Deploy the cluster with the cluster configuration file:
```
tanzu cluster create MY-GPU-CLUSTER -f MY-GPU-CONFIG
```
Where MY-GPU-CLUSTER is a name that you give to the cluster.
Install a GPU cluster policy and GPU operator on the cluster:
1. Set the kubectl context to the cluster, if it is not already the current context.
2. Download the required NVIDIA GPU resources from the Cluster API Provider Azure repository, and save them to your current directory:
  - GPU cluster policy resource definition
  - GPU operator components
3. Apply the cluster policy:
```
kubectl apply clusterpolicy-crd.yaml
```
4. Apply the GPU operator:
```
kubectl apply gpu-operator-components.yaml
```
Run kubectl get pods -A. You should see listings for gpu-operator- pods in the default namespace, and nvidia- pods in the gpu-operator-resources namespace.
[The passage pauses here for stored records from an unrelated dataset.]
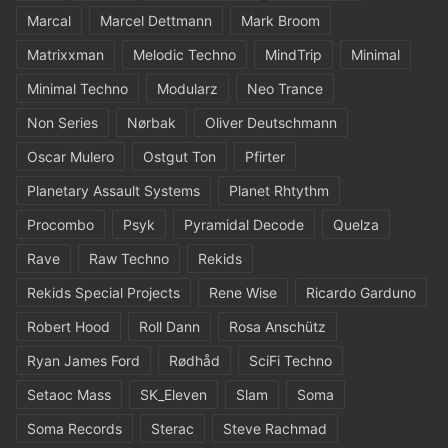
Marcal
Marcel Dettmann
Mark Broom
Matrixxman
Melodic Techno
MindTrip
Minimal
Minimal Techno
Modularz
Neo Trance
Non Series
Nørbak
Oliver Deutschmann
Oscar Mulero
Ostgut Ton
Pfirter
Planetary Assault Systems
Planet Rhtythm
Procombo
Psyk
Pyramidal Decode
Quelza
Rave
Raw Techno
Rekids
Rekids Special Projects
Rene Wise
Ricardo Garduno
Robert Hood
Roll Dann
Rosa Anschütz
Ryan James Ford
Rødhåd
SciFi Techno
Setaoc Mass
SK_Eleven
Slam
Soma
Soma Records
Sterac
Steve Rachmad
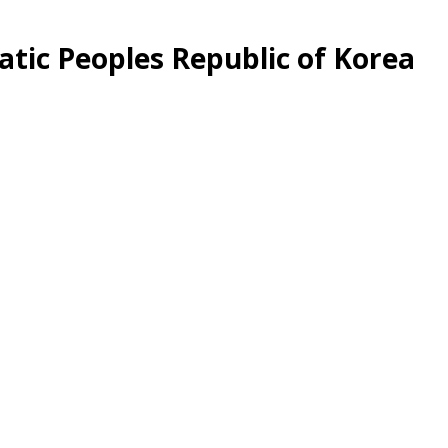
tic Peoples Republic of Korea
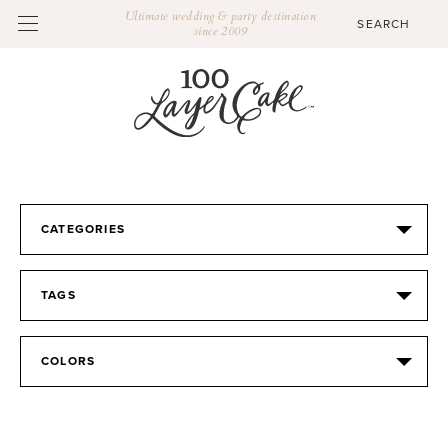
Ultimate wedding & party destination
since 2009
CATEGORIES
TAGS
COLORS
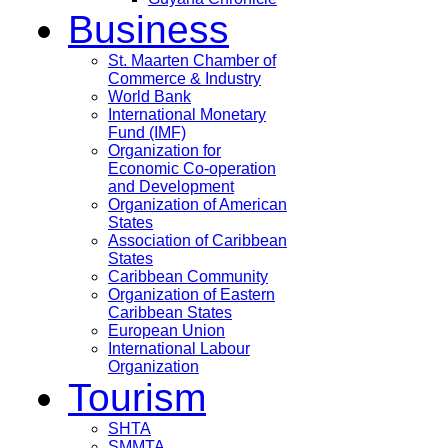
Business
St. Maarten Chamber of
Commerce & Industry
World Bank
International Monetary
Fund (IMF)
Organization for
Economic Co-operation
and Development
Organization of American
States
Association of Caribbean
States
Caribbean Community
Organization of Eastern
Caribbean States
European Union
International Labour
Organization
Tourism
SHTA
SMMTA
Configure the Management Cluster for GPU Cluster Deploys (Technical Preview)

Note
This feature is in the unsupported Technical Preview state; see TKG Feature States.
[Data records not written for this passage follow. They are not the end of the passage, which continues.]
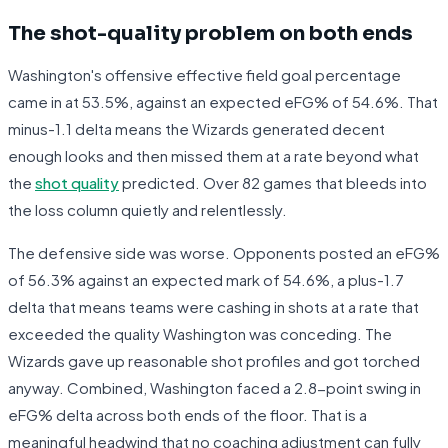
The shot-quality problem on both ends
Washington's offensive effective field goal percentage
came in at 53.5%, against an expected eFG% of 54.6%. That
minus-1.1 delta means the Wizards generated decent
enough looks and then missed them at a rate beyond what
the
shot quality
predicted. Over 82 games that bleeds into
the loss column quietly and relentlessly.
The defensive side was worse. Opponents posted an eFG%
of 56.3% against an expected mark of 54.6%, a plus-1.7
delta that means teams were cashing in shots at a rate that
exceeded the quality Washington was conceding. The
Wizards gave up reasonable shot profiles and got torched
anyway. Combined, Washington faced a 2.8-point swing in
eFG% delta across both ends of the floor. That is a
meaningful headwind that no coaching adjustment can fully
You can configure the management cluster to create GPU-enabled workload clusters automatically whenever you add gpu: nvidia to the labels in the cluster manifest. To do this, you install a ClusterResourceSet (CRS) and activate it as follows:

To configure the management cluster to create GPU clusters:
1. Search the Broadcom Communities for GPU CRS for TKG and download the gpu-crs.yaml file for Tanzu Kubernetes Grid v1.4.
2. Set the context of kubectl to the context of your management cluster:
```
kubectl config use-context my-management-cluster-admin@my-management-cluster
```
3. Apply the CRS file to the management cluster, using the --server-side option to handle the the large size of ConfigMap data:
```
kubectl apply -f gpu-crs.yaml --server-side
```
To create a GPU workload cluster:
1. In the configuration file for the cluster, set AZURE_NODE_MACHINE_TYPE, for worker nodes, to a GPU-compatible VM type, such as Standard_NC4as_T4_v3.
  - For GPU VM types on Azure, see GPU optimized virtual machine sizes in the Azure documentation.
2. Use tanzu cluster create with the --dry-run option to generate a deployment manifest from the cluster configuration file:
```
tanzu cluster create MY-GPU-CLUSTER -f MY-GPU-CONFIG --dry-run > MY-GPU-CLUSTER-MANIFEST
```
  Where MY-GPU-CLUSTER is a name that you give to the cluster.
3. Create the cluster by passing it to kubectl apply:
```
kubectl apply -f MY-GPU-CLUSTER-MANIFEST
```
4. Run kubectl get pods -A. You should see listings for gpu-operator- pods in the default namespace, and nvidia- pods in the gpu-operator-resources namespace.

Test GPU-Enabled Clusters

To test a GPU-enabled cluster:

Test GPU processing by running the CUDA VectorAdd vector addition test in the NVIDIA documentation.
Test the GPU operator:
1. Scale up the workload cluster’s worker node count:
```
tanzu cluster scale MY-GPU-CLUSTER -w 2
```
2. Run kubectl get pods -A again. You should see additional gpu-operator- and nvidia- pods listed for the added nodes.